A graphic for Citizens AcademyWant to find out first hand how the FBI works? Hear how the Bureau tracks down spies and terrorists? Learn how to collect and preserve evidence? See what it is like to fire a weapon and put yourselves in the shoes of a Special Agent making a split-second, life-or-death decision?

If you are a leader in your community, you just might be able to do that and more – through an FBI Citizens’ Academy.

It was an idea waiting to happen: “How can we ask people to help us with our investigations if they don’t understand what we do?” the Special Agent in Charge in Phoenix asked in 1993. So he invited leaders in his community to come to class … and the rest is history. Today, 49 of the FBI’s 56 field offices have a Citizens’ Academy in place or underway, from Albany to Los Angeles to Washington, D.C. Nearly half of these Academies have been opened since September 11, 2001 – a clear sign of how much the FBI values community partnerships in this era of homeland security and increasingly complex crime.
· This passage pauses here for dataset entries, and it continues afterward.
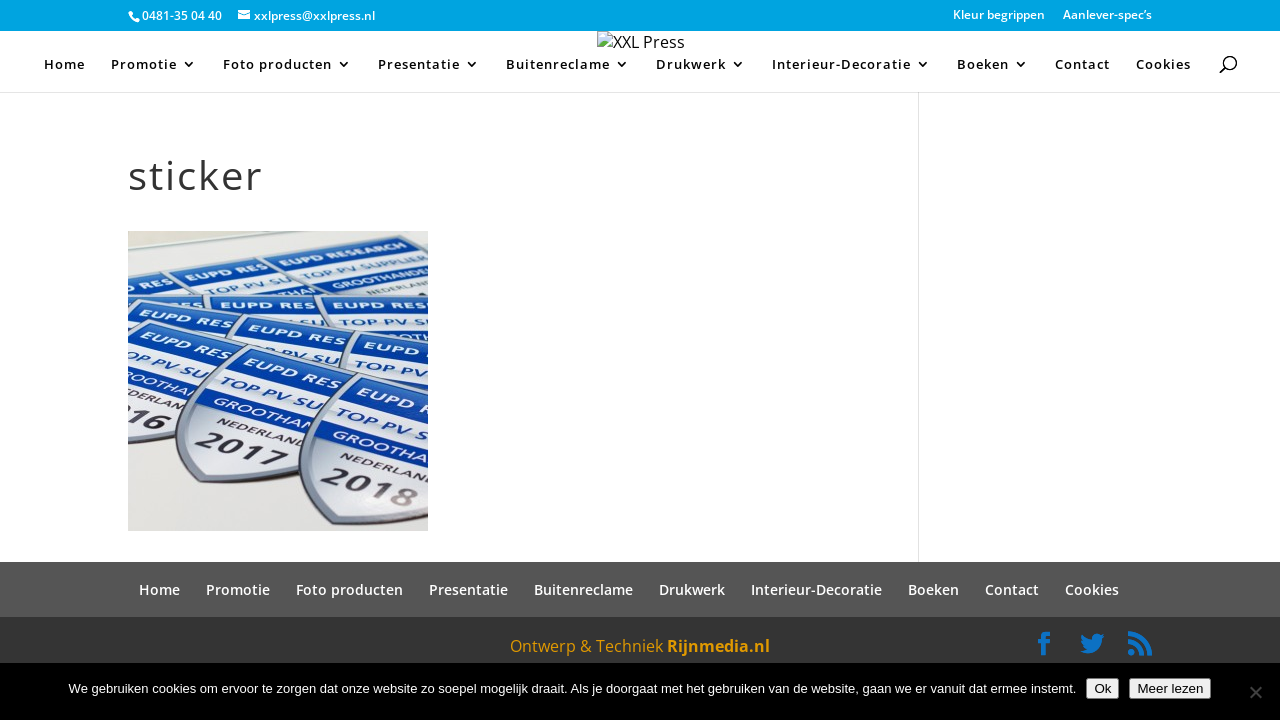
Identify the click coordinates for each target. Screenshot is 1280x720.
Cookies (1163, 65)
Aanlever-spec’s (1107, 16)
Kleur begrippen (999, 16)
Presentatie (419, 65)
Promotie (144, 65)
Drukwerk (691, 65)
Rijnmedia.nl (718, 646)
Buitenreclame (558, 65)
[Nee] (1255, 692)
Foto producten (277, 65)
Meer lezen (1170, 688)
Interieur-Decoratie (841, 65)
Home (64, 65)
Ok (1102, 688)
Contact (1082, 65)
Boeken (983, 65)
Who Attends? Business, civic, and religious leaders, each nominated by a Bureau employee or a previous Academy graduate. Because classified techniques used in criminal and national security cases are discussed, nominees must undergo a background check and get an interim security clearance. Each session has around 20-30 students.

For How Long? Classes generally meet ten times (eight on weeknights and two on Saturday) for three hours each session.

The Newest FBI Partners. On Wednesday, 26 community leaders from New York City became the latest graduates of the Citizens’ Academy program. Assistant Director in Charge Pat D’Amuro hosted the graduation ceremony. The keynote speaker was Cassandra Chandler, the FBI’s Assistant Director of the Office of Public Affairs.

Stressing the serious, interconnected security threats facing our nation today, AD Chandler said, “The days are gone when business and communities can stand on the sidelines – concerned, but fairly remote from the work of law enforcement. … We must transform ourselves into a truly interdependent community.” She thanked the graduates for their character and their “willingness to stand courageously to protect America.”